With 3 fish in the bag, we sped in to port, relieved to have at least one decent fish to weigh in and not feel a complete kook after going through so much effort all day. My original ideal scenario for the day was to have a 20lb+ yellowtail, 20+lb sheephead, and 10lb+ bonita yet I had only one of those fish to submit. In such a large tournament with so many competitors covering so many locations, someone could have easily lucked into two, 20lb+ fish, or a 20lb fish and 10lb fish and leave me in the dust. At this point it was anyone’s game as far as I knew.
Hauling it back up to Spear America much faster than I usually drive, I had to make sure I made that deadline if by some miracle I had a chance at-least hitting the podium with one solid fish. Arriving back at the weigh-in with 25 minutes to spare, the pressure would really begin to set in as I watched other competitors weigh in. One by one competitors weighed their catch yet it was looking like I still had a chance at winning. Concern now turned to Paul Romanowski. Having competed against Paul countless times for over a decade, I knew his style was to wait until the last minutes to weigh-in. As the final competitors weighed in, Paul and Lauren opened their fish bag to present a solid yellowtail and sheepshead each. I now realized this was going to be a very close call. A triggerfish and opal-eye were far from what I had planned as a 2nd and 3rd fish, could they somehow be enough to win?

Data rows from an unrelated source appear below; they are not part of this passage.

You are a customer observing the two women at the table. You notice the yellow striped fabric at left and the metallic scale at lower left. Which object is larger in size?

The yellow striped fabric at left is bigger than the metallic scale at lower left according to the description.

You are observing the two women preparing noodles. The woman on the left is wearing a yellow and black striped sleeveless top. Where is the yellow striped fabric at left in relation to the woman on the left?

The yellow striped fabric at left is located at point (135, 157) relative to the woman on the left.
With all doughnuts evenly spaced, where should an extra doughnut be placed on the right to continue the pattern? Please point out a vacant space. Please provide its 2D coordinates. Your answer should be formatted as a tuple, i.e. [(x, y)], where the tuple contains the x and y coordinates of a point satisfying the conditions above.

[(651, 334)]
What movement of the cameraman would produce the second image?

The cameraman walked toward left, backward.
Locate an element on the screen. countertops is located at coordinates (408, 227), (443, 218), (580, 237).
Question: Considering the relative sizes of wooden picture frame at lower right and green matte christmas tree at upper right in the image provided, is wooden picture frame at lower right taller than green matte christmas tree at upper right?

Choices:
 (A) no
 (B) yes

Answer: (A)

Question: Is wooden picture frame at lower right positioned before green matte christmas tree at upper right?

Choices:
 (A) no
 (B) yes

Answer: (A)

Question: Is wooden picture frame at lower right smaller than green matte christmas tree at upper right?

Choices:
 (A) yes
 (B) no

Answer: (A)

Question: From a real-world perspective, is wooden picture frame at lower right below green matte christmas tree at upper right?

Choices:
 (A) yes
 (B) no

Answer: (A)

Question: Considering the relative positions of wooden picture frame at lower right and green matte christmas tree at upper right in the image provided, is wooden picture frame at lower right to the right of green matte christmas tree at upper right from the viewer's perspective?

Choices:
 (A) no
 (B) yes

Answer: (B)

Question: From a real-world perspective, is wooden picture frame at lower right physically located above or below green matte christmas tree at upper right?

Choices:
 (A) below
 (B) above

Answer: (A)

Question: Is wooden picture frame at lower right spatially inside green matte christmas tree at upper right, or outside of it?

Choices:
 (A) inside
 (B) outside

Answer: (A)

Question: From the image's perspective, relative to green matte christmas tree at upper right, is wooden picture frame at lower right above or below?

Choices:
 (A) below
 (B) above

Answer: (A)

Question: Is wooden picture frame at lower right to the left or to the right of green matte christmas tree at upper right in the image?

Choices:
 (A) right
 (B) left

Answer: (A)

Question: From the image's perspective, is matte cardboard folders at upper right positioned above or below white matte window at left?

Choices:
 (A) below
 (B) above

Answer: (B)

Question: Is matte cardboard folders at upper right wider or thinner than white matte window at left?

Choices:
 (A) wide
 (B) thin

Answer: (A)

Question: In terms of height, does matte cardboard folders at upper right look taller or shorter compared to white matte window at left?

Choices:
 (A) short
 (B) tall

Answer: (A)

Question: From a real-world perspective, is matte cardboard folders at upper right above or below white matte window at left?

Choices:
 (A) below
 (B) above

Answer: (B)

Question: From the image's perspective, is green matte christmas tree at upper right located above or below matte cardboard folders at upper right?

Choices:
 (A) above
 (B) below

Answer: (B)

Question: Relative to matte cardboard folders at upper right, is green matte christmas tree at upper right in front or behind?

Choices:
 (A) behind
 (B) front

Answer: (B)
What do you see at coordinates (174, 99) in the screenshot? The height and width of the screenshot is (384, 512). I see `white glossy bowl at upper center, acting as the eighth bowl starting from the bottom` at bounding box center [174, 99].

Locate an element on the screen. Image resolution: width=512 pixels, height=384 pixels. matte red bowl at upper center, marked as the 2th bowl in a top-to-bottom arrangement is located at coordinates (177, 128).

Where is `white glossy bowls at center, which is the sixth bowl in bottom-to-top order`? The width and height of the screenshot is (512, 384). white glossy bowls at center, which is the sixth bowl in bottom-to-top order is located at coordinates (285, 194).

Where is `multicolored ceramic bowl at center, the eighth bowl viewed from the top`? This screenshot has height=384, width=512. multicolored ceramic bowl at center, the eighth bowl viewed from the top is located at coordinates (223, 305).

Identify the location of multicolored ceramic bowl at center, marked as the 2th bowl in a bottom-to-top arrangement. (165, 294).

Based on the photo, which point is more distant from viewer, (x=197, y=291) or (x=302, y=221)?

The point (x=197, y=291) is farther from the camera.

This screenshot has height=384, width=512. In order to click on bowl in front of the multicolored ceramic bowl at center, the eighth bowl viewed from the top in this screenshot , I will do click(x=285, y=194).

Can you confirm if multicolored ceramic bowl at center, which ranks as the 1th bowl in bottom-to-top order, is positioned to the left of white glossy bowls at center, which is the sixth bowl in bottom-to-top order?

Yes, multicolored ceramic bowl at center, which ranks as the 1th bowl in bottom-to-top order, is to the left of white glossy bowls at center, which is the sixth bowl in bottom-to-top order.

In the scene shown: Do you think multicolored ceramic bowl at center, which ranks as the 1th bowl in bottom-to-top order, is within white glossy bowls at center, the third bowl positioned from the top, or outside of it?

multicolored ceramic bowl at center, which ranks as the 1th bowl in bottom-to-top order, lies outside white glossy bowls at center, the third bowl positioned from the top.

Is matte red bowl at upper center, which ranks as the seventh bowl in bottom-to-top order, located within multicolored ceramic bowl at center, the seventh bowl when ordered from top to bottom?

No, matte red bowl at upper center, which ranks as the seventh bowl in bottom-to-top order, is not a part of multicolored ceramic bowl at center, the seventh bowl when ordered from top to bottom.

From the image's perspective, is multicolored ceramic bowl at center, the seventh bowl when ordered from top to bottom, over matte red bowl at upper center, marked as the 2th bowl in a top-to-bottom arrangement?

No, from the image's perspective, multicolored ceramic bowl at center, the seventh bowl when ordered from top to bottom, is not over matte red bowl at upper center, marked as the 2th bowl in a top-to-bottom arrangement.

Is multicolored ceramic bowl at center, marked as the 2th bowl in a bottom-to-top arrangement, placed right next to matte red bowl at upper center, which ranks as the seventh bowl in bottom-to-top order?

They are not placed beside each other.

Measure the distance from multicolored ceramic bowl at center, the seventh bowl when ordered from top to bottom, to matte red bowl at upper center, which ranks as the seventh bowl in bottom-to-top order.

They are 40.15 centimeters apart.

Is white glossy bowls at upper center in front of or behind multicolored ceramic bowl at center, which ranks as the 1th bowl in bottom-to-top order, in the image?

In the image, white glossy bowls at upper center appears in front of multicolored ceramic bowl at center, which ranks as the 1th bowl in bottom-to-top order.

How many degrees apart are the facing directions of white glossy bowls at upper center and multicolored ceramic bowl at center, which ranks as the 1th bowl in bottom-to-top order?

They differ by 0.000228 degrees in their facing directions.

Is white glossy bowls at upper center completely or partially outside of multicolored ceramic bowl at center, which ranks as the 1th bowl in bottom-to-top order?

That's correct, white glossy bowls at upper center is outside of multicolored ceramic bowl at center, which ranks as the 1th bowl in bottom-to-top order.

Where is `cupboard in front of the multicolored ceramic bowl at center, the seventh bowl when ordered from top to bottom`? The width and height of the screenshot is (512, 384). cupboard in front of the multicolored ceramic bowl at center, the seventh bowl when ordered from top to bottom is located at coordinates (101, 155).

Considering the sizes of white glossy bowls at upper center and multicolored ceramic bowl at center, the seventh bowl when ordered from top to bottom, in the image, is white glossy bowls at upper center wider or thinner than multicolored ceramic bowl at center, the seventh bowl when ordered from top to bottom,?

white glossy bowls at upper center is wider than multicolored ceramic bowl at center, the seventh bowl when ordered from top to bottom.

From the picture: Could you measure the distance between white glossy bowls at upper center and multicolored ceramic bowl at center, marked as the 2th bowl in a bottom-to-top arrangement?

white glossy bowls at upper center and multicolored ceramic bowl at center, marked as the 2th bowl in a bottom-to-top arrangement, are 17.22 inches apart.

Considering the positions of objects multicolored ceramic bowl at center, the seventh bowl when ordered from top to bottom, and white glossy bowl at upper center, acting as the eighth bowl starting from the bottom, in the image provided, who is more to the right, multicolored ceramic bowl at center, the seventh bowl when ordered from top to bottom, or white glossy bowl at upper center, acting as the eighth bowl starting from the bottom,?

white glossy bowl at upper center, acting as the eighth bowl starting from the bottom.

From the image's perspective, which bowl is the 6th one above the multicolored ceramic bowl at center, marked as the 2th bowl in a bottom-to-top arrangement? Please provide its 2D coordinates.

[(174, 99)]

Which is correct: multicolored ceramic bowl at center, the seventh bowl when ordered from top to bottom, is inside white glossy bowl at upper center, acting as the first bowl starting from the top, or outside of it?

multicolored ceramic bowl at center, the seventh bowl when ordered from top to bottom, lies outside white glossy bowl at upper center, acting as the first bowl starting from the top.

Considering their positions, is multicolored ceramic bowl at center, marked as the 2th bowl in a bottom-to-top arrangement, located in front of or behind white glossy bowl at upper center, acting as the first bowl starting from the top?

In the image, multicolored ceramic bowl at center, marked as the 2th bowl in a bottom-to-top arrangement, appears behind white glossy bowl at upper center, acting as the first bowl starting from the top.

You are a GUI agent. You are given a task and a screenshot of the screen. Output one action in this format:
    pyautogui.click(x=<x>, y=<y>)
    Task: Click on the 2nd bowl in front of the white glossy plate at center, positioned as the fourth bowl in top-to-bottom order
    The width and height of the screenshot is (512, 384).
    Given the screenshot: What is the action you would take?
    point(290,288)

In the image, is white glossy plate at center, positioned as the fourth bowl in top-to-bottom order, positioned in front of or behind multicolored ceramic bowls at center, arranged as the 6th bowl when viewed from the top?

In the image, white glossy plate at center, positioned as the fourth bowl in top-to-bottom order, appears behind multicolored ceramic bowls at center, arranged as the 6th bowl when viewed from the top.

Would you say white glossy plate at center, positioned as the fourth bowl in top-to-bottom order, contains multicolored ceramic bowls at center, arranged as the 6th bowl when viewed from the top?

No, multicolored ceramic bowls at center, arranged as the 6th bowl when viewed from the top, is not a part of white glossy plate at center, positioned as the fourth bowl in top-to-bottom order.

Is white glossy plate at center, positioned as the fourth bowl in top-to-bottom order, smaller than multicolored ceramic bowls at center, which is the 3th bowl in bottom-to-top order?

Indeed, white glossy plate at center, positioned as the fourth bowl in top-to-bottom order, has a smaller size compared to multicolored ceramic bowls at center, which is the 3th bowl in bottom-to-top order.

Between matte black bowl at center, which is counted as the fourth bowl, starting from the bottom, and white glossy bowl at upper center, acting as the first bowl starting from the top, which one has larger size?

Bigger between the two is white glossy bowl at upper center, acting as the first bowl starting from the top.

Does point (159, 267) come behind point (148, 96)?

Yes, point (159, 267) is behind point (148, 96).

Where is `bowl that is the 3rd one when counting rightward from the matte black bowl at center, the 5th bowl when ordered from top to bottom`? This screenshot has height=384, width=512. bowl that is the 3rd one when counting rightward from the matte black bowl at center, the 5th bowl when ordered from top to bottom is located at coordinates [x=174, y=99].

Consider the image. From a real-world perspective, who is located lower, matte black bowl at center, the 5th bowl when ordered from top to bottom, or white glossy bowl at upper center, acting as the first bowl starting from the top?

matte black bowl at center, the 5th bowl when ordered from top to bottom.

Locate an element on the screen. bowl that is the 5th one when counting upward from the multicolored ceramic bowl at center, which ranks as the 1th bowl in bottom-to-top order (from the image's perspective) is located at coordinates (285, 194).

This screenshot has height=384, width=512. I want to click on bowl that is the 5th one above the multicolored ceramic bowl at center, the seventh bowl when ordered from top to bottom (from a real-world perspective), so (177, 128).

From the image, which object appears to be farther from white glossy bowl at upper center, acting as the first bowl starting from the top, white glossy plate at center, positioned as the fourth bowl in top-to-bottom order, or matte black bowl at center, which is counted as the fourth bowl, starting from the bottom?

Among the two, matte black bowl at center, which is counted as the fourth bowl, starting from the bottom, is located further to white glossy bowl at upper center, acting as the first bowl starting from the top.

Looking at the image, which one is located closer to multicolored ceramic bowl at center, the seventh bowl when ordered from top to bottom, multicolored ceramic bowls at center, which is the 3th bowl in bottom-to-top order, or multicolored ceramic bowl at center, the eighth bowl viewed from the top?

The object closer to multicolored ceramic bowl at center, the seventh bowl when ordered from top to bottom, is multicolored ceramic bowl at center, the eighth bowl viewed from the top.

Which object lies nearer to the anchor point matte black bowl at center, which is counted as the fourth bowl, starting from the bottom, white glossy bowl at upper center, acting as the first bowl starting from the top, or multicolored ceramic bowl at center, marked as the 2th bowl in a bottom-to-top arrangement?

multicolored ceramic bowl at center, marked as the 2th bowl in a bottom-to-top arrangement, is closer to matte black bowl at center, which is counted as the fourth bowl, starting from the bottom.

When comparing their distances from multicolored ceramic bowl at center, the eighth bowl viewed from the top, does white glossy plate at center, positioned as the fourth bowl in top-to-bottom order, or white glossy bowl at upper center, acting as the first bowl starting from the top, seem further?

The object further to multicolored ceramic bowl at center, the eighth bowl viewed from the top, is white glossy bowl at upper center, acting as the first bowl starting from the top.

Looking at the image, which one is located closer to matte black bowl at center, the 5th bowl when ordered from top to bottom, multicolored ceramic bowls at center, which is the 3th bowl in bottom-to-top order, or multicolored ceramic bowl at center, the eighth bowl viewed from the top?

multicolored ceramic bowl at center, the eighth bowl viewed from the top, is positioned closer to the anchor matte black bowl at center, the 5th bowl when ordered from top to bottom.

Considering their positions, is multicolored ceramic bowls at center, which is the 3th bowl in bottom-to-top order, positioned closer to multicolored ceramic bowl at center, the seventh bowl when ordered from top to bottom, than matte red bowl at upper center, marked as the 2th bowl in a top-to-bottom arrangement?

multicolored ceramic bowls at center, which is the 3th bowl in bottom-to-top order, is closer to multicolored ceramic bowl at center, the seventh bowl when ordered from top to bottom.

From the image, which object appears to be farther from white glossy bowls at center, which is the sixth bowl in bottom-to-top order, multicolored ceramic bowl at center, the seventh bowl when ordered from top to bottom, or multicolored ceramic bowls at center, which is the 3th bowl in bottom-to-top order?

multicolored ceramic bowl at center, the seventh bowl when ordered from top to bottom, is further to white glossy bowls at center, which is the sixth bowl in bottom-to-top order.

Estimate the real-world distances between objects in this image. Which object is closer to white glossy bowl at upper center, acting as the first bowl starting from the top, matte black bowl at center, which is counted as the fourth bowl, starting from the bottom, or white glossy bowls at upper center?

After all three of us weighed our fish, yet not seeing any numbers placed on a scoreboard, my only temporary relief from the tension would come in the form of those kegs of Stone IPA.
As the crowd was rallied to announce the final decision, Paul and Lauren were announced as having tied for second place, and all the hard work and miles covered had payed off as my catch was announced to have secured first place. With over 200 miles covered, diving over a dozen locations in two different countries, hitting everything from 20-80+ feet. This was certainly one of the tougher days competing I’ve have had in a while.
Would love to give a huge thank you to my sponsors Spear America and Sea Sniper for all the gear to get it done, and most importantly the OC Spearos for hosting such a fantastic event and without whom none of this would be possible. If there is anything I have learned from competing is that you can never give up when things don’t go your way. Have a strategy, as well as backup strategies when things don’t go to plan. One must be prepared to go the extra miles sometimes and do what it takes to secure a spot on the podium. When it doesn’t go to plan (as so frequently happens) at least you know you have tried your hardest and done everything in your power to perform on comp day.
Lauren: Second Place
Launched the boat out of Huntington early in the morning and headed to the oil rigs outside of San Pedro. Suited up, got in the water, and my first dive down a pair of yellowtail swam by at about 30 feet. I lured one close enough, with the open-close hand motion, and took a shot with 120 Pathos carbon and slip tip. With the current blowing toward the rig, the yellow wrapped once around a horizontal pilon despite my efforts to keep it off. Sea lions were immediately bombing on the fish. I quickly called my buddy William over to watch my back, took a breath and punched back down. I was able to free the yellow and keep it from wrapping again, sea lions trying to steal it all the way to the surface, and back to the boat.
A after some time, and trying to avoid sea dog company, I spotted a large female Sheephead. Stoned her, so there was no issue with wrapping up in the rig again, and got the fish to the boat quickly.
Later we moved to a local reef and I took a decent size opal eye that I though would tack a couple extra points to my score as my third fish, and headed to the weigh in at Spear America. Made it with about 10 minutes to spare.
I weighed in my fish and after a few beers, and mingling with club members, I had completely forgotten my catch/score nor did I expect anything.
Hearing my name being called to come stand on the 2nd place podium was probably the best surprise of my life. I’m still floating on cloud 9 from the stoke!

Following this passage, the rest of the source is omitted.